EXERCISE PROMPT: Number of lines with "théories" in the data: give that figure by itself.

INPUT DATA:

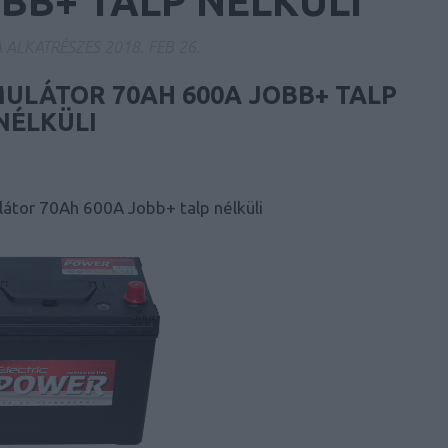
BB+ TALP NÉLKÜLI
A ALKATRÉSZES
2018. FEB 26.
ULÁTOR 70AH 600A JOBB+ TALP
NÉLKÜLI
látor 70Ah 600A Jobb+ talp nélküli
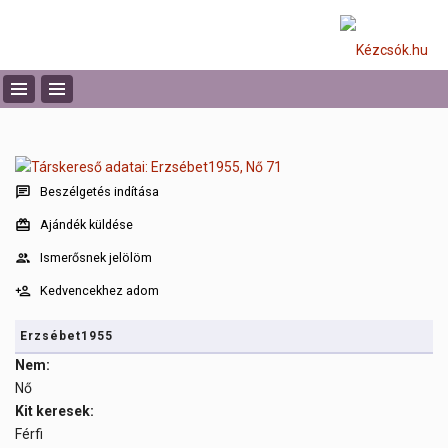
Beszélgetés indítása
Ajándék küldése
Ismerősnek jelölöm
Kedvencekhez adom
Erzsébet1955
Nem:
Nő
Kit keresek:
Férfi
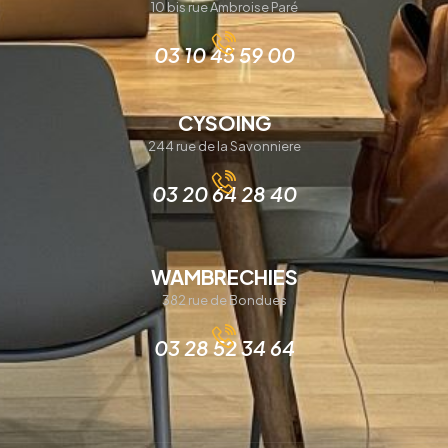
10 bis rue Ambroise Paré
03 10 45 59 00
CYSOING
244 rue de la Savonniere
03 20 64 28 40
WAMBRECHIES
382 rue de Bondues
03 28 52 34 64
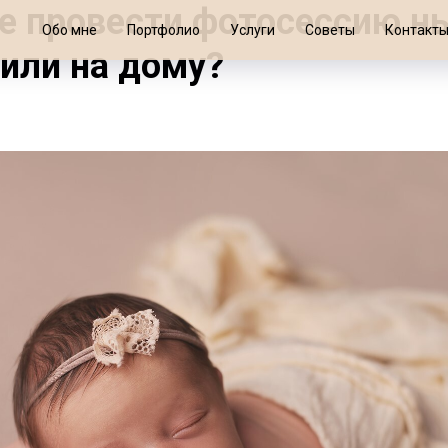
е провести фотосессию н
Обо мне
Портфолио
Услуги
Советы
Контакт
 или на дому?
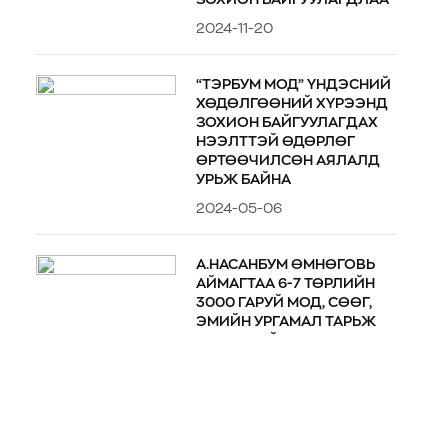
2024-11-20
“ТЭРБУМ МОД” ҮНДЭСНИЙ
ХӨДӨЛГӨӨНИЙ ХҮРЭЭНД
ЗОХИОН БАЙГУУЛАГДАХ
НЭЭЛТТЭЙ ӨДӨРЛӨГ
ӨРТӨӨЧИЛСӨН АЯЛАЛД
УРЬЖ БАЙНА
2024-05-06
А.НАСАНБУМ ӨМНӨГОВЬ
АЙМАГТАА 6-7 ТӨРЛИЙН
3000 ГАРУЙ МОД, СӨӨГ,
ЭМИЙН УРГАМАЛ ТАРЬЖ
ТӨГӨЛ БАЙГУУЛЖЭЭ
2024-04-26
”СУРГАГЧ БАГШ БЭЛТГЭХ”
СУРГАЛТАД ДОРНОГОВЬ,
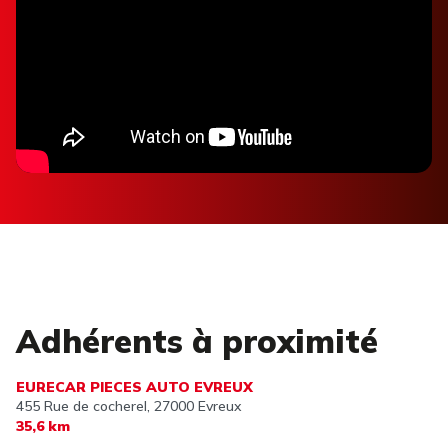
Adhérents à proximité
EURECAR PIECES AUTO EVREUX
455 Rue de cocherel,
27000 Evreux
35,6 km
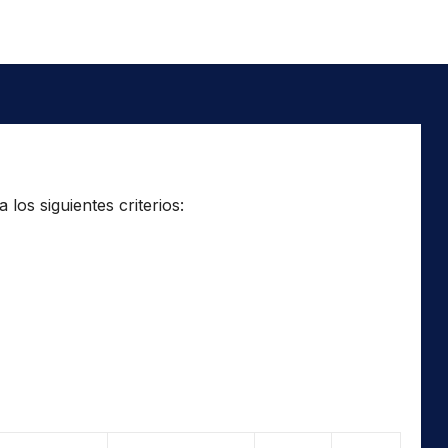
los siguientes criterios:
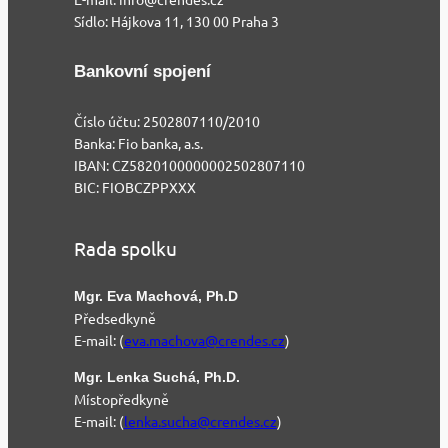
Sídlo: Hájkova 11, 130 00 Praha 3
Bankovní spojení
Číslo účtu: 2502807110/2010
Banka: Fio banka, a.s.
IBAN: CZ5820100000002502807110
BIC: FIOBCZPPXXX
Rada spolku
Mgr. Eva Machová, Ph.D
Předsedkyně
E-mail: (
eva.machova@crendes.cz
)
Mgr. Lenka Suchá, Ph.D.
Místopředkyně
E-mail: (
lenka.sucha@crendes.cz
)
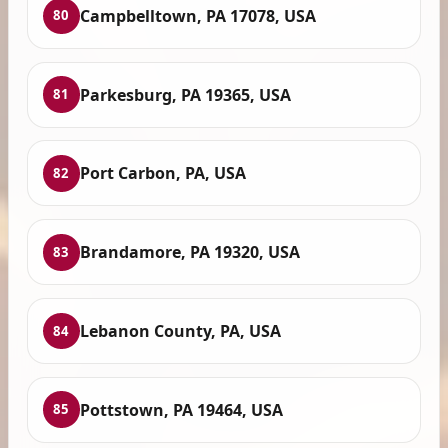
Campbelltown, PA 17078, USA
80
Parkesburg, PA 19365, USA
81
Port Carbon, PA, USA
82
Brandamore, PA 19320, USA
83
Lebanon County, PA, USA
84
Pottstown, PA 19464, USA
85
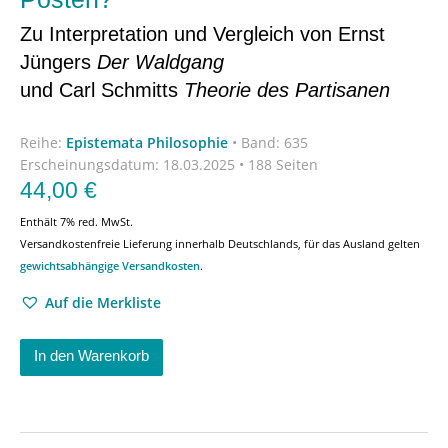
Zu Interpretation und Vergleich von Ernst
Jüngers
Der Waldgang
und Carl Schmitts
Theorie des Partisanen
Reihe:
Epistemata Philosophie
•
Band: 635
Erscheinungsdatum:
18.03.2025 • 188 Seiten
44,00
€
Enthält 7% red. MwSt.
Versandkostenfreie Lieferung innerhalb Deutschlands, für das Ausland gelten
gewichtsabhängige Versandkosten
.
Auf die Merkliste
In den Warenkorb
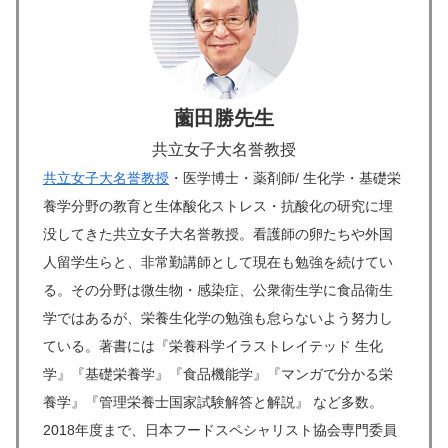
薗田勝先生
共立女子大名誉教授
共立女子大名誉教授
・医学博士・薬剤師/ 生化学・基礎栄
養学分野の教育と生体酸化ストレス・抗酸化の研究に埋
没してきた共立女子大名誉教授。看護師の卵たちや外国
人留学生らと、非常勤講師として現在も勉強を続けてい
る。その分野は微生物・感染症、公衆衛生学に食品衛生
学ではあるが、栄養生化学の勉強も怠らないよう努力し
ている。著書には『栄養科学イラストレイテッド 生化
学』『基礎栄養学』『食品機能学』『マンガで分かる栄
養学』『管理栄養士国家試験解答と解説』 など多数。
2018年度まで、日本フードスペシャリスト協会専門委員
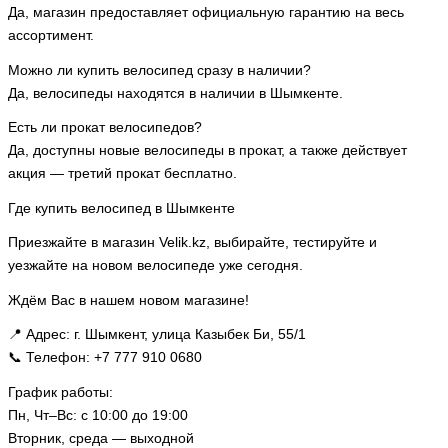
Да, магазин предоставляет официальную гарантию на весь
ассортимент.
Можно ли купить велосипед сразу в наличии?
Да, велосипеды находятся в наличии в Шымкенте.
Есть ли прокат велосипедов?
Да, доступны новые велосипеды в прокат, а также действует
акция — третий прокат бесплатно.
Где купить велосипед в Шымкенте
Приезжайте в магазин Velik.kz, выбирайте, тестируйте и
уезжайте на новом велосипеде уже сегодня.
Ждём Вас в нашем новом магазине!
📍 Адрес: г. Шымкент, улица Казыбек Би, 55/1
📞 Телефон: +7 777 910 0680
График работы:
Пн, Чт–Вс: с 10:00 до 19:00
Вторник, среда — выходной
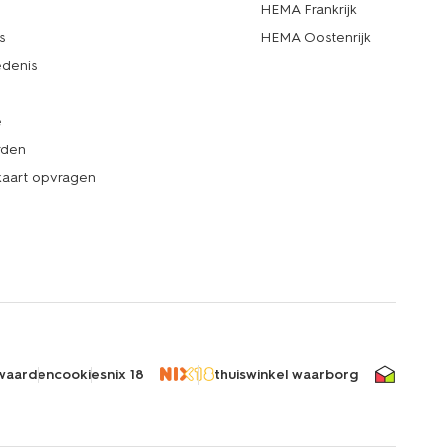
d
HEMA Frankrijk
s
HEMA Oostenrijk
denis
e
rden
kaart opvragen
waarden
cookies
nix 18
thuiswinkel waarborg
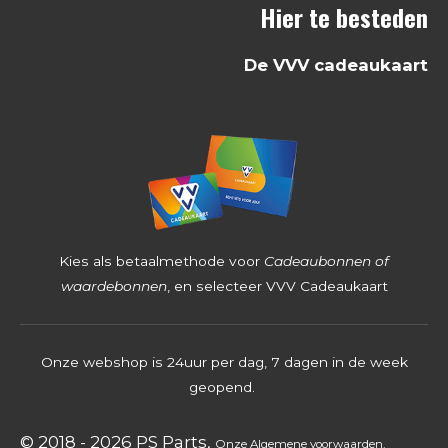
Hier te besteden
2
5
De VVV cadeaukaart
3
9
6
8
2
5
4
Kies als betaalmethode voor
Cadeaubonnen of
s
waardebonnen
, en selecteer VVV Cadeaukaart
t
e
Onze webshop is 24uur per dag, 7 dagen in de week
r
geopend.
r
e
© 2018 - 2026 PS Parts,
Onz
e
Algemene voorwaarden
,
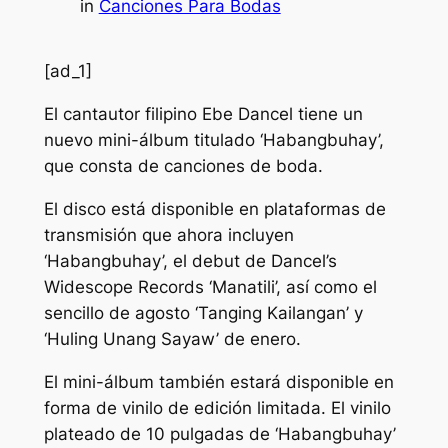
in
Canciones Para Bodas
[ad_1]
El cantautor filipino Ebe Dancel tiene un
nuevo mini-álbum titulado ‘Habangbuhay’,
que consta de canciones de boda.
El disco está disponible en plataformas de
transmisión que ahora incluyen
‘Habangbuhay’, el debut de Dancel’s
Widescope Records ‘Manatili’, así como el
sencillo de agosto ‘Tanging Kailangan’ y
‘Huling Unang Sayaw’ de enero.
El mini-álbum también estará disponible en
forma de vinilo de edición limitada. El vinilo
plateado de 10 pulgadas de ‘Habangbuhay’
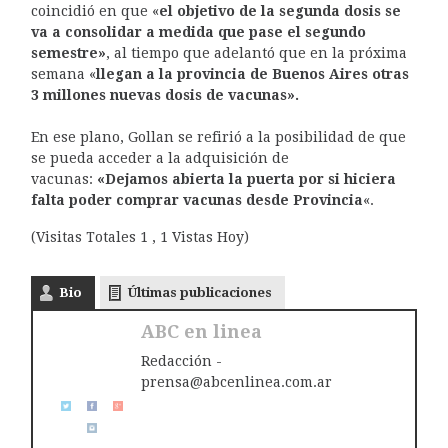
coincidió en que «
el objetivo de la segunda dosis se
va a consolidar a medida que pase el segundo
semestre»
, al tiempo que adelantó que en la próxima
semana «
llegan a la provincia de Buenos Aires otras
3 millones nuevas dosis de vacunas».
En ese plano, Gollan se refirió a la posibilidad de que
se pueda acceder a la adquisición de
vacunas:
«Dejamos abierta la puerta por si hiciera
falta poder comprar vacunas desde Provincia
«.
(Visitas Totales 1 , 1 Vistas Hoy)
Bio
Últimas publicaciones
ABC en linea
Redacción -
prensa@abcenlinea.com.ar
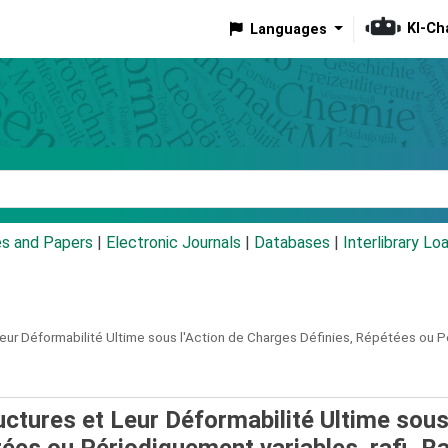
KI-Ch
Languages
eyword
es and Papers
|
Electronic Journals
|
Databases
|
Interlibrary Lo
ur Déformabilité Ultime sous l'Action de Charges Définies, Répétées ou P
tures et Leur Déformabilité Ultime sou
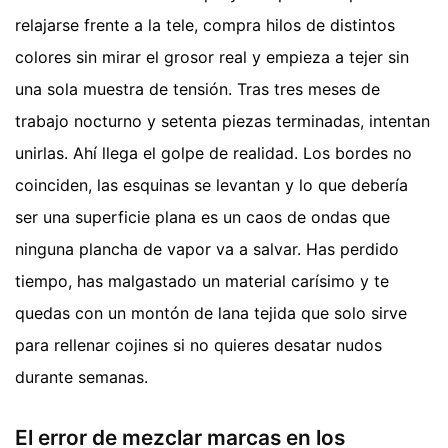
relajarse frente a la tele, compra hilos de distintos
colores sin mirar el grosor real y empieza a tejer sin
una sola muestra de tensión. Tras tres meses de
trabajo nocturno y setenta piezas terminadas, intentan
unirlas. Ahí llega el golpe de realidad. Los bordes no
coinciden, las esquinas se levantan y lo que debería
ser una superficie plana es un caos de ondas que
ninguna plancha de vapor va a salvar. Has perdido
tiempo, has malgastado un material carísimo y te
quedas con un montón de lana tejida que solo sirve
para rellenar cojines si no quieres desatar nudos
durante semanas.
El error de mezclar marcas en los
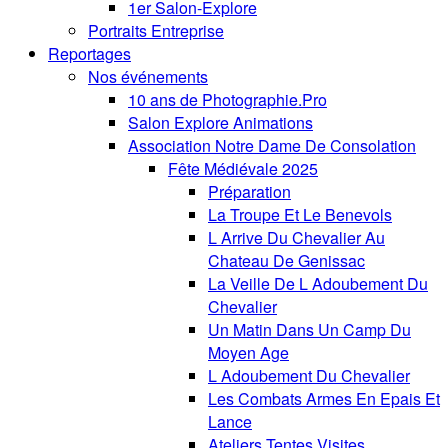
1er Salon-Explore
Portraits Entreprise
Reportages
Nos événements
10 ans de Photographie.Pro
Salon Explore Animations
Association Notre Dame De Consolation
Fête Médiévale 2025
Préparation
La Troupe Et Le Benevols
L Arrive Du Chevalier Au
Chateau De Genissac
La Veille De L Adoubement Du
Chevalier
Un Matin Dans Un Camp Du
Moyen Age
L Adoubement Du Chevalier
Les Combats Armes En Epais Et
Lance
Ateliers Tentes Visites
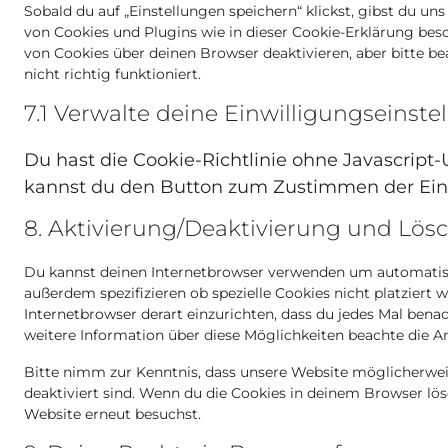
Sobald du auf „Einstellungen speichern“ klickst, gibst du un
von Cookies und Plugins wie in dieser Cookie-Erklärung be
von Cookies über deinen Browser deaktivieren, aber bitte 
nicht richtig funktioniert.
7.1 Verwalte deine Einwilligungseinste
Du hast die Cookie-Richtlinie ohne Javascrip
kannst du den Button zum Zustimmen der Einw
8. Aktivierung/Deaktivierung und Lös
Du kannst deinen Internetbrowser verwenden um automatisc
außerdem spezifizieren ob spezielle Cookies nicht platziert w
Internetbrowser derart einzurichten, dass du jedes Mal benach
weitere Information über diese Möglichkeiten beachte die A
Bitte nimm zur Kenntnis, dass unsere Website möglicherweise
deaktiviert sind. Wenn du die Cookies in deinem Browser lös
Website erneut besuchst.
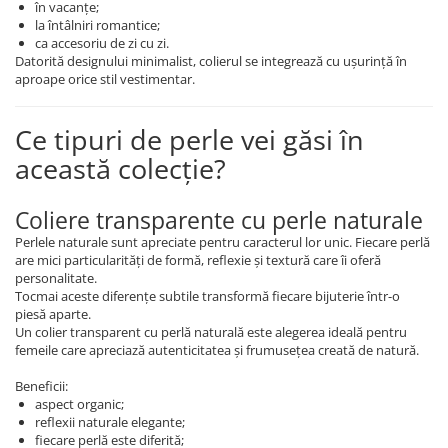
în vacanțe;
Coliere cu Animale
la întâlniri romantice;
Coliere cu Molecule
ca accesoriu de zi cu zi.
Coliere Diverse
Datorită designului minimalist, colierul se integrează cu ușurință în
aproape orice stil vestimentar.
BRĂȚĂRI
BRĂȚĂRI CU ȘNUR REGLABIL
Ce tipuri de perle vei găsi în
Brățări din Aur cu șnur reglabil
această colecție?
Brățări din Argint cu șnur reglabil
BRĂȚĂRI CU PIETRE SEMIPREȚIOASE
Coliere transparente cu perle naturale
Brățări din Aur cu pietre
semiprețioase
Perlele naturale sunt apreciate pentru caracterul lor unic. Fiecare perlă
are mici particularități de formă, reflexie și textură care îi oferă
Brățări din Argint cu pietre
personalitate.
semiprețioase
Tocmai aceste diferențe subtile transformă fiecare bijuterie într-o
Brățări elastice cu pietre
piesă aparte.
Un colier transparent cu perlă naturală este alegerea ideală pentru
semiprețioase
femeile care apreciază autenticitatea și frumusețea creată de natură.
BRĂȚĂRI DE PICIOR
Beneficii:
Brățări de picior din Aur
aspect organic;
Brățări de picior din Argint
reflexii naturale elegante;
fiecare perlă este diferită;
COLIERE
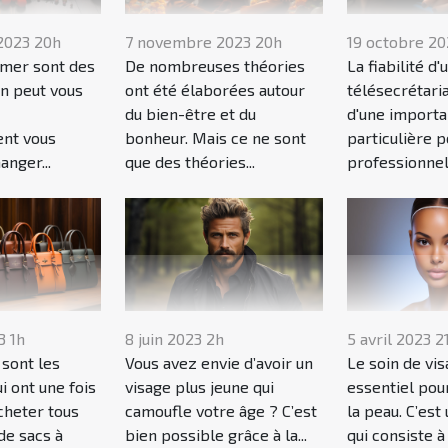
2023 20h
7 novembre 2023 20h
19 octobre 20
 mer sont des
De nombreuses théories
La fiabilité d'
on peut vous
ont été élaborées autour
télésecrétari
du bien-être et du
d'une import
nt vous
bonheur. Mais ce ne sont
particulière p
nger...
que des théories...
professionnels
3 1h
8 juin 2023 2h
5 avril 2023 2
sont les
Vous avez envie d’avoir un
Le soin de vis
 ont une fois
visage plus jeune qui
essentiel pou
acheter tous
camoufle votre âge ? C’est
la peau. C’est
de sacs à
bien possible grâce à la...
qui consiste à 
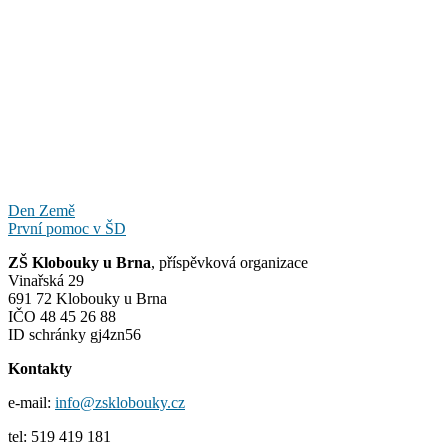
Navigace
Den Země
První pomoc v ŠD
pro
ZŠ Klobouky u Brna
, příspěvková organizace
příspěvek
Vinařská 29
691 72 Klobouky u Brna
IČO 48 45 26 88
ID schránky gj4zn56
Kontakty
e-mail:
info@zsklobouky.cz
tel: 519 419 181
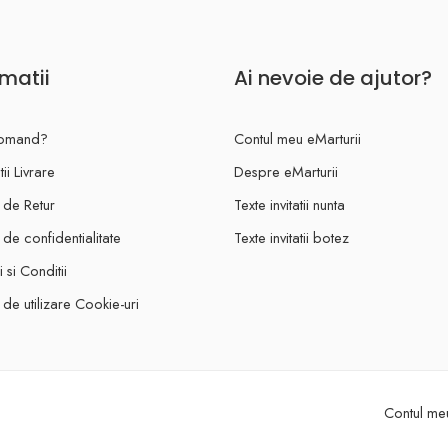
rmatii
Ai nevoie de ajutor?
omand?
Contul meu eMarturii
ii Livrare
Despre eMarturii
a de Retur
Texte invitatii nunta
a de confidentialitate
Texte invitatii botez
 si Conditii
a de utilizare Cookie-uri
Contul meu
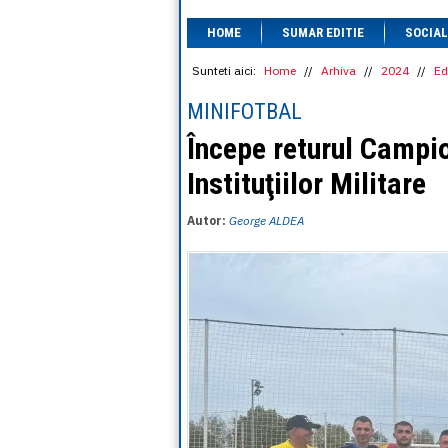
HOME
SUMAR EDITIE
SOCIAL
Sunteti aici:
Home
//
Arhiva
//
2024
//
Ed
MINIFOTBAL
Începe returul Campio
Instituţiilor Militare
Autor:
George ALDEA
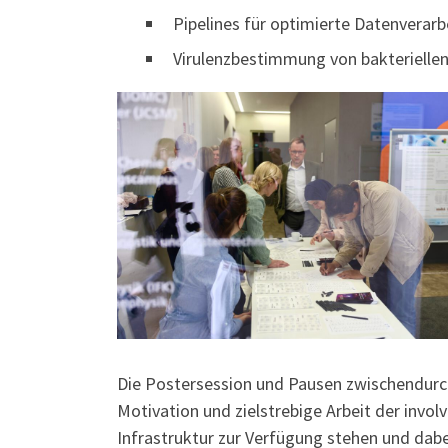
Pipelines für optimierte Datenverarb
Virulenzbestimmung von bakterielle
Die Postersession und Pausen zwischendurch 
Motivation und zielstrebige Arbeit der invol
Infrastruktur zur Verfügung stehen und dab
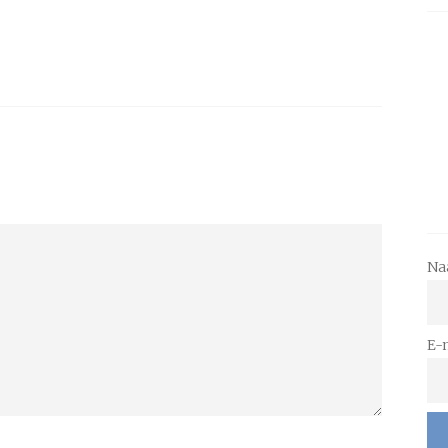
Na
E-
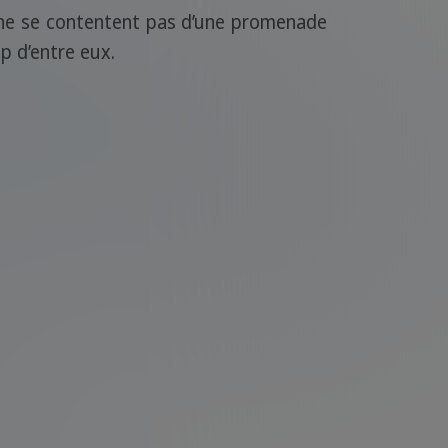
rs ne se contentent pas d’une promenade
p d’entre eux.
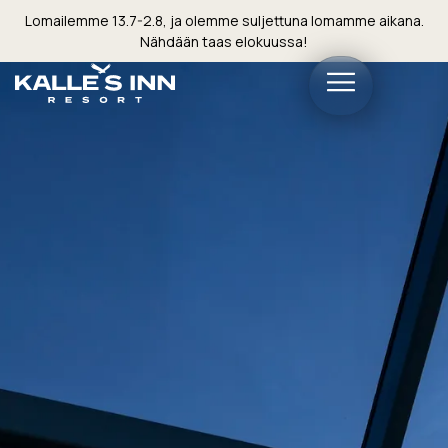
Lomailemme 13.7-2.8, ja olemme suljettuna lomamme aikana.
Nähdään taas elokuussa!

WRITTEN RESPONSE: 2